Und mal wieder beginne ich diesen Beitrag (leider) mit folgendem Satz: long time no read! Es ist schon wieder über ein Monat her, seitdem der letzte Beitrag (ein Eis-Rezept übrigens, hint hint) hier am Blog online gegangen ist. In letzter Zeit hatte ich irgendwie nicht die richtigen Worte, ich weiß auch nicht, wieso diese Phasen immer wieder kommen.
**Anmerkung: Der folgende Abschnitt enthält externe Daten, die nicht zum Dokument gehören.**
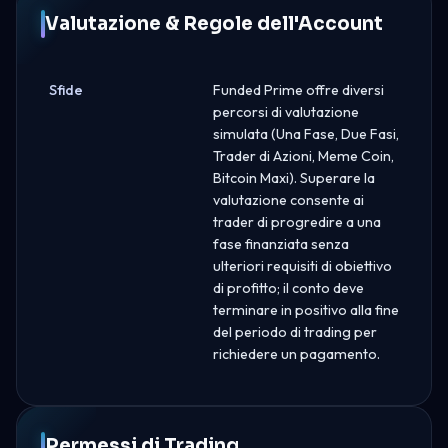
Valutazione & Regole dell'Account
Sfide
Funded Prime offre diversi
percorsi di valutazione
simulata (Una Fase, Due Fasi,
Trader di Azioni, Meme Coin,
Bitcoin Maxi). Superare la
valutazione consente ai
trader di progredire a una
fase finanziata senza
ulteriori requisiti di obiettivo
di profitto; il conto deve
terminare in positivo alla fine
del periodo di trading per
richiedere un pagamento.
Permessi di Trading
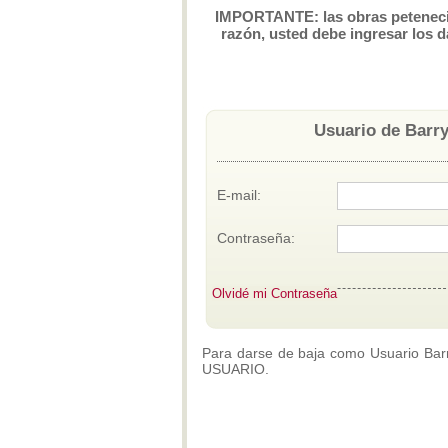
IMPORTANTE: las obras petenecien
razón, usted debe ingresar los d
Usuario de Barry
E-mail:
Contraseña:
Olvidé mi Contraseña
Para darse de baja como Usuario Barry
USUARIO.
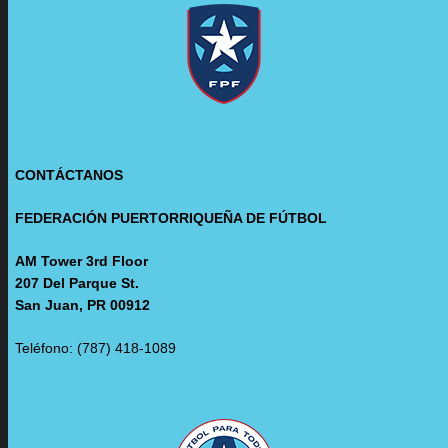
CONTÁCTANOS
FEDERACIÓN PUERTORRIQUEÑA DE FÚTBOL
AM Tower 3rd Floor
207 Del Parque St.
San Juan, PR 00912
Teléfono: (787) 418-1089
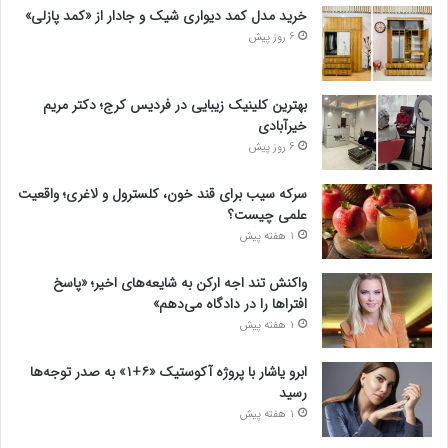
خرید مدل کمد دیواری شیک و جادار از «کمد پازلی»
6 روز پیش
بهترین کلینیک زیبایی در فردیس کرج؛ دکتر مریم
خیرآبادی
6 روز پیش
سرکه سیب برای قند خون، کلسترول و لاغری؛ واقعیت
علمی چیست؟
1 هفته پیش
واکنش تند اجه ارکن به شایعه‌های اخیر؛ «پاسخ
افتراها را در دادگاه می‌دهم»
1 هفته پیش
ابرو یاشار با پروژه آکوستیک «۶+۱» به صدر توجه‌ها
رسید
1 هفته پیش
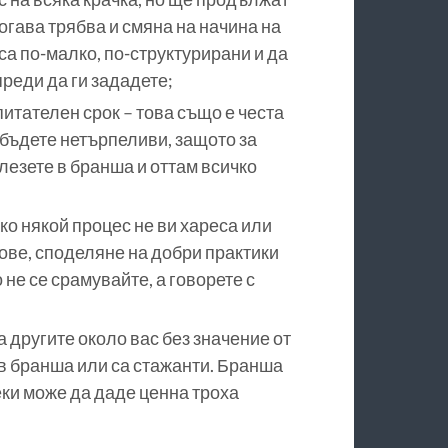
огава трябва и смяна на начина на
са по-малко, по-структурирани и да
преди да ги зададете;
итателен срок – това също е честа
 бъдете нетърпеливи, защото за
езете в бранша и оттам всичко
о някой процес не ви хареса или
сове, споделяне на добри практики
 не се срамувайте, а говорете с
а другите около вас без значение от
и в бранша или са стажанти. Бранша
еки може да даде ценна троха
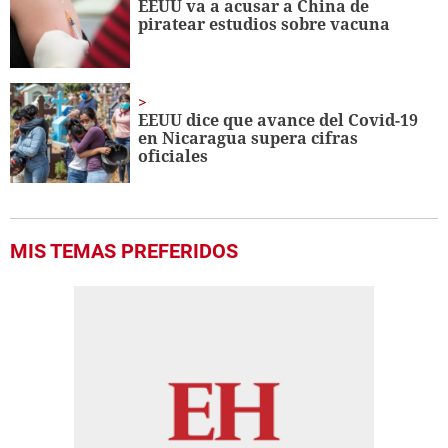
EEUU va a acusar a China de
piratear estudios sobre vacuna
EEUU dice que avance del Covid-19
en Nicaragua supera cifras
oficiales
MIS TEMAS PREFERIDOS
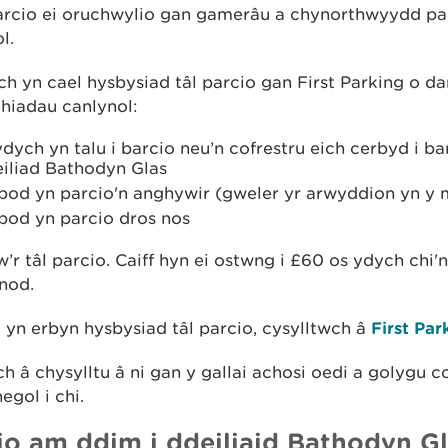
parcio ei oruchwylio gan gamerâu a chynorthwyydd pa
l.
 yn cael hysbysiad tâl parcio gan First Parking o da
hiadau canlynol:
dych yn talu i barcio neu’n cofrestru eich cerbyd i b
eiliad Bathodyn Glas
 bod yn parcio'n anghywir (gweler yr arwyddion yn y 
 bod yn parcio dros nos
’r tâl parcio. Caiff hyn ei ostwng i £60 os ydych chi'n
nod.
o yn erbyn hysbysiad tâl parcio, cysylltwch â
First Par
h â chysylltu â ni gan y gallai achosi oedi a golygu c
gol i chi.
io am ddim i ddeiliaid Bathodyn G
Passiert ist in den letzten Wochen dennoch so einiges, deshalb habe ich mir gedacht, ich fasse den Juni und den Juli in einem Beitrag zusammen und mache ein zusammengewürfeltes Life Update.

Left my heart in Südtirol

Anfang Juni habe ich mit meinen Freundinnen Anna, Anna 2, Sophia und Stefanie ein Wochenende in Südtirol verbracht. Andere in unserem Alter machen Partyurlaube, wir old ladies machen Wanderurlaube, haha. Die Reise wird uns allen bestimmt noch sehr lange in Erinnerung bleiben, es ist einfach sooo traumhaft dort. Ich habe bereits einige Beiträge über Südtirol am Blog veröffentlicht, diese findet ihr hier, hier und hier. Ach, am liebsten würde ich sofort meinen Rucksack packen und wieder hin fahren. Wahnsinn, wie schön so ein kleines Stückchen Erde sein kann.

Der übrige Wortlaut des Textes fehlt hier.